70'liğin 4 milyonda biri ne kadardır? Anca dudaklarını ıslatır herhalde adamın. Ne başını döndürür, ne dudaklarına bir gülümseme kondurur. İnsanlık tarihinin 4 milyonda biri ne kadardır? Yaklaşık dört gün... İngilizlerin deyimiyle peanuts, Türklerin deyimiyle devede kulak, Fransızlar kimbilir ne diyordur... 'Güneşli bir anı, güneşli bir anı... Çekip de bulsam şimdi hafızamın bir kıyısından, kurusa dışarıdaki yağmur...'
Bir çift kırmızı rugan pabuç.
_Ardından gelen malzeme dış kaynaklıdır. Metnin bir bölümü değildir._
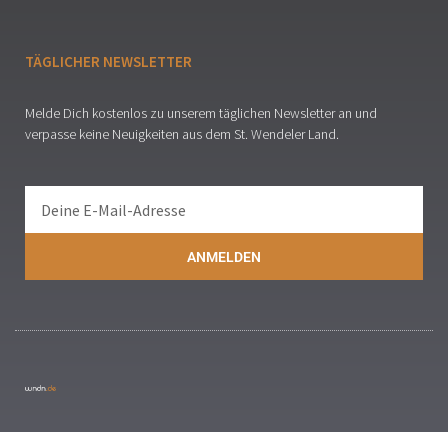
TÄGLICHER NEWSLETTER
Melde Dich kostenlos zu unserem täglichen Newsletter an und
verpasse keine Neuigkeiten aus dem St. Wendeler Land.
ANMELDEN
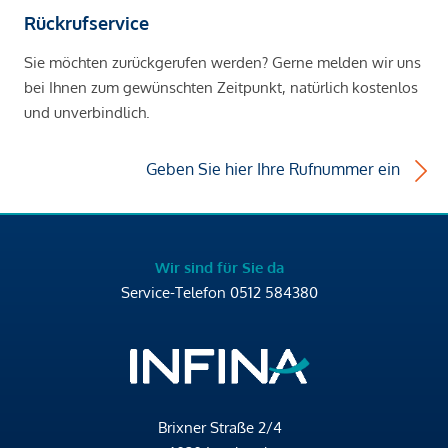
Rückrufservice
Sie möchten zurückgerufen werden? Gerne melden wir uns
bei Ihnen zum gewünschten Zeitpunkt, natürlich kostenlos
und unverbindlich.
Geben Sie hier Ihre Rufnummer ein
Wir sind für Sie da
Service-Telefon
0512 584380
Brixner Straße 2/4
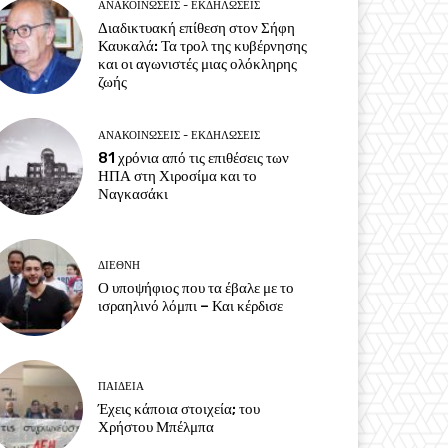
ΑΝΑΚΟΙΝΩΣΕΙΣ - ΕΚΔΗΛΩΣΕΙΣ
Διαδικτυακή επίθεση στον Σήφη
Καυκαλά: Τα τρολ της κυβέρνησης
και οι αγωνιστές μιας ολόκληρης
ζωής
ΑΝΑΚΟΙΝΩΣΕΙΣ - ΕΚΔΗΛΩΣΕΙΣ
81 χρόνια από τις επιθέσεις των
ΗΠΑ στη Χιροσίμα και το
Ναγκασάκι
ΔΙΕΘΝΗ
Ο υποψήφιος που τα έβαλε με το
ισραηλινό λόμπι – Και κέρδισε
ΠΑΙΔΕΙΑ
Έχεις κάποια στοιχεία; του
Χρήστου Μπέλμπα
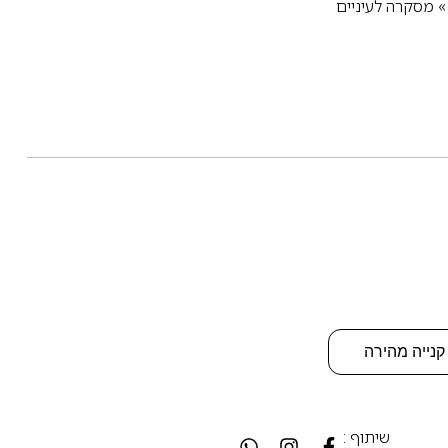
מסקרה לעיניים
קנייה מהירה
שיתוף :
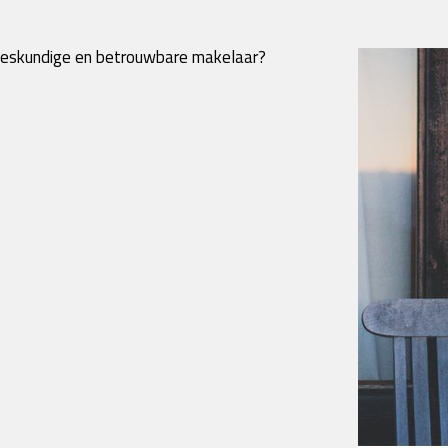
 deskundige en betrouwbare makelaar?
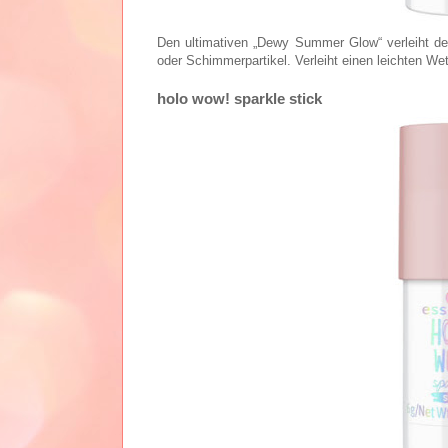
Den ultimativen „Dewy Summer Glow“ verleiht de
oder Schimmerpartikel. Verleiht einen leichten We
holo wow! sparkle stick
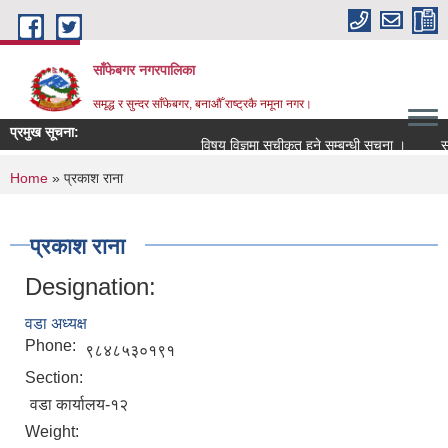
Skip to main content
साँफेबगर नगरपालिका
समृद्ध र सुन्दर साँफेबगर, बनाऔँ राष्ट्रकै नमूना नगर।
प्रमुख सूचना:
विषय विज्ञमा सुचीकृत हुने सम्बन्धी सूचना ।
सम्पत
You are here
Home
» प्रकाश राना
प्रकाश राना
Designation:
वडा अध्यक्ष
Phone:
९८४८५३०१९१
Section:
वडा कार्यालय-१२
Weight:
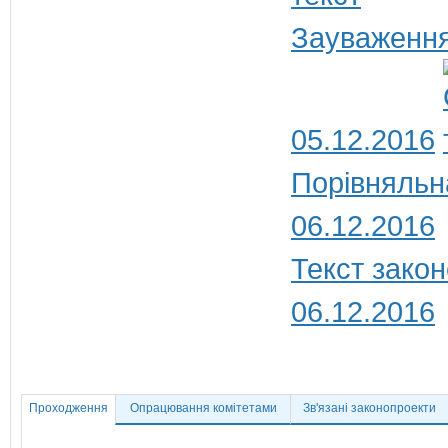
Зауваження
05.12.2016
Порівняльн
06.12.2016
Текст закон
06.12.2016
Проходження
Опрацювання комітетами
Зв'язані законопроекти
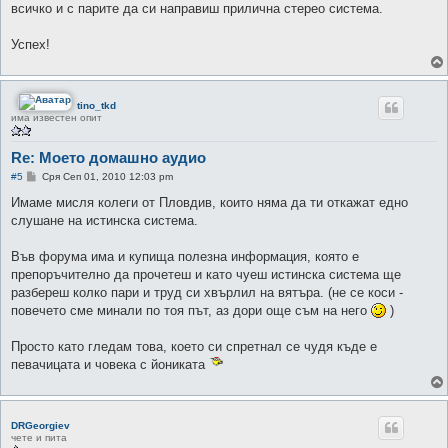
всичко и с парите да си направиш прилична стерео система.
и
е
Успех!
tino_tkd
има известен опит
Re: Моето домашно аудио
М
#5
Сря Сеп 01, 2010 12:03 pm
н
е
Имаме мисля колеги от Пловдив, които няма да ти откажат едно
н
слушане на истинска система.
и
е
Във форума има и купища полезна информация, която е
препоръчително да прочетеш и като чуеш истинска система ще
разбереш колко пари и труд си хвърлил на вятъра. (не се коси -
повечето сме минали по тоя път, аз дори още съм на него
)
Просто като гледам това, което си спретнал се чудя къде е
певачицата и човека с йониката
DRGeorgiev
чете и пита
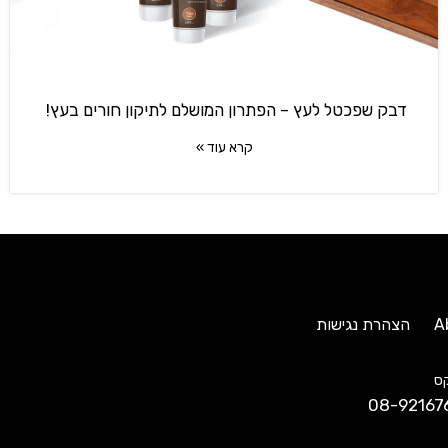
דבק שפכטל לעץ – הפתרון המושלם לתיקון חורים בעץ!
קרא עוד »
A
הצהרת נגישות
ס
08-92167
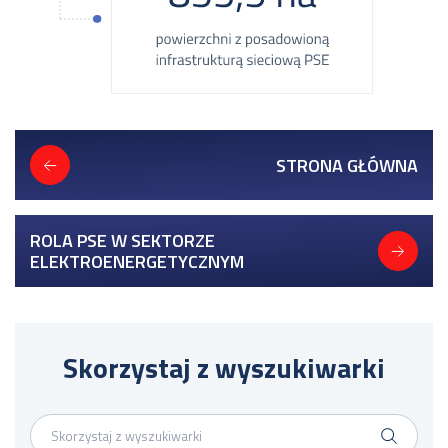
STRONA GŁÓWNA
ROLA PSE W SEKTORZE
ELEKTROENERGETYCZNYM
Skorzystaj z wyszukiwarki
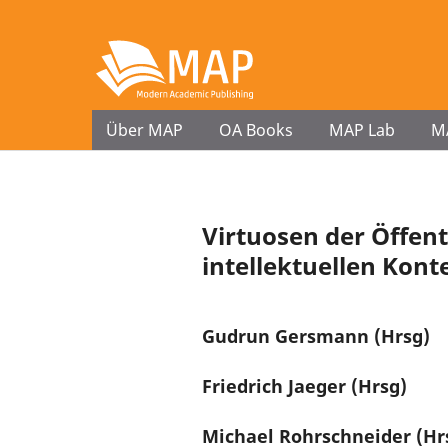
Über MAP
OA Books
MAP Lab
M
Virtuosen der Öffent
intellektuellen Konte
Gudrun Gersmann (Hrsg)
Friedrich Jaeger (Hrsg)
Michael Rohrschneider (Hr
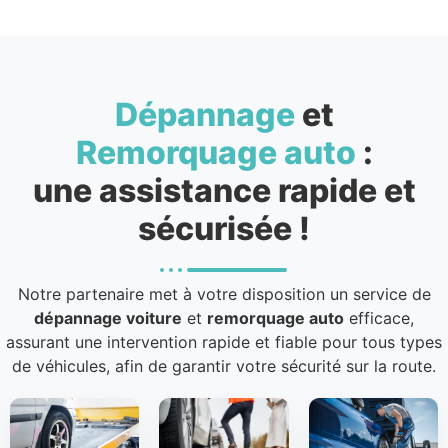
Dépannage
et
Remorquage auto
:
une assistance rapide et
sécurisée !
Notre partenaire met à votre disposition un service de
dépannage voiture
et
remorquage auto
efficace,
assurant une intervention rapide et fiable pour tous types
de véhicules, afin de garantir votre sécurité sur la route.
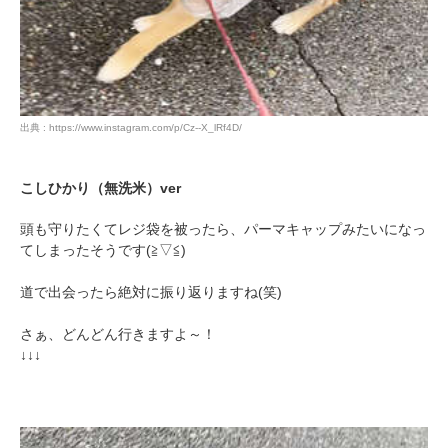
出典 : https://www.instagram.com/p/Cz--X_lRf4D/
こしひかり（無洗米）ver
頭も守りたくてレジ袋を被ったら、パーマキャップみたいになっ
てしまったそうです(≧▽≦)
道で出会ったら絶対に振り返りますね(笑)
さぁ、どんどん行きますよ～！
↓↓↓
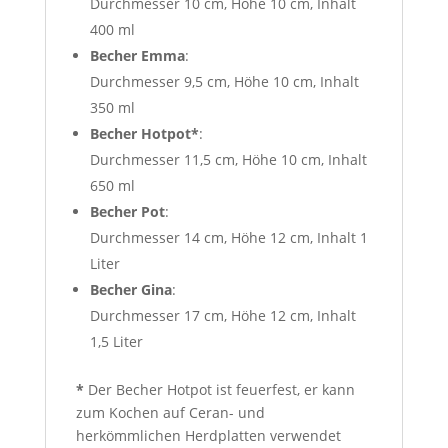
Durchmesser 10 cm, Höhe 10 cm, Inhalt
400 ml
Becher Emma
:
Durchmesser 9,5 cm, Höhe 10 cm, Inhalt
350 ml
Becher Hotpot*
:
Durchmesser 11,5 cm, Höhe 10 cm, Inhalt
650 ml
Becher Pot
:
Durchmesser 14 cm, Höhe 12 cm, Inhalt 1
Liter
Becher Gina
:
Durchmesser 17 cm, Höhe 12 cm, Inhalt
1,5 Liter
*
Der Becher Hotpot ist feuerfest, er kann
zum Kochen auf Ceran- und
herkömmlichen Herdplatten verwendet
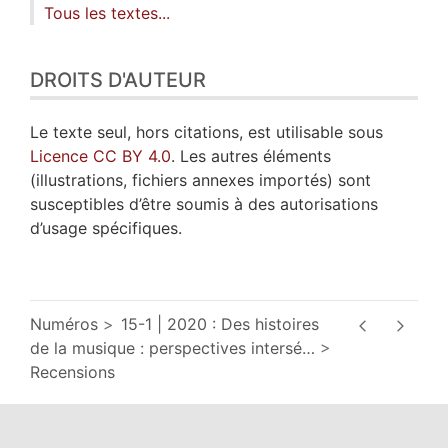
Tous les textes...
DROITS D'AUTEUR
Le texte seul, hors citations, est utilisable sous
Licence CC BY 4.0
. Les autres éléments
(illustrations, fichiers annexes importés) sont
susceptibles d’être soumis à des autorisations
d’usage spécifiques.
Numéros
15-1 | 2020 : Des histoires
de la musique : perspectives intersé
…
Recensions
Temiz... parlak... yeni... Dantelli beyaz çoraplar... Henüz yere değememekten muzdarip, biçare sallanan çırpı çocuk bacakları. Masada koskocaman meysu kayısı şişesi; kahverengi, soğuk... Etrafta, şimdi artık olmayan, o yaşlı insanlar; hepsi gülümseyerek bakan, yüzleri kırış kırış, hep sevecen... Gün boyu koşmaktan, yüzmekten, 'oyundan' bitap düşmüş minicik bedeni, tuzu akıtılmamış açık kumral saçları ve sağında solunda kıpkırmızı güneş yanıkları, ve altı yaşının o tertemiz masumiyetiyle batırdığı Cunda güneşi. Adadaki harabenin ardında kaybolan o turuncu top.. ve ardından başlayan yaz meltemi... 14 sene geçmiş üzerinden, 4 günün 1277,5 katı. Neler yaşamış, nerelerden geçmiş buraya gelene kadar, buraya gelip de şu yüksekçe sandalyeye oturana kadar; ve şimdi o Cunda'da güneşi batıran küçük kıza inat Beşiktaş'ta sıradan bir birahanede, bunca yalnız ruhun/bedenin yanında dışarda yağan/günlerdir yağan/durmadan yağan yağmurda için için paslanıyordu. mavi, gri,mor...
Bir saatten fazlaca olmuş, ikinci bardağın yarısına gelinmiş, ne niye mutsuz olduğunu anlayabilmiş, ne niye ağlamadığını... Ama hep böyle değil miydi bu kız? Kara köpek bahçede yavruladığında, neden en çok o öleceği bilinen, öleceği bilindiğinden uzakta bırakılan, o et yumağını sevmişti? Minicik elleriyle kucaklayıp, bahçenin en uzak köşesinde, yine böyle içi acıyarak, yine böyle ağlamadan, fersiz gözlerini seyre dalmıştı hayvanın... Rüyalarında defalarca o acuzenin bir yerden çıkıp geldiğini görmüştü. Henüz bir şeylerin bitebileceğine inanmadığı çağlardı.
Peki neden 'gelip geçen','yaşanan biten' o dört güne acılanmaya geldiği bu masada durmadan çocukluğu geliyordu gözlerinin önüne?! Belki de büyüklerin dünyasına hala ayak uyduramadığından, oyunlarda bu kadar beceriksiz davranmasından, hala gideceği gelişinden belli olanın ardından bakmasından...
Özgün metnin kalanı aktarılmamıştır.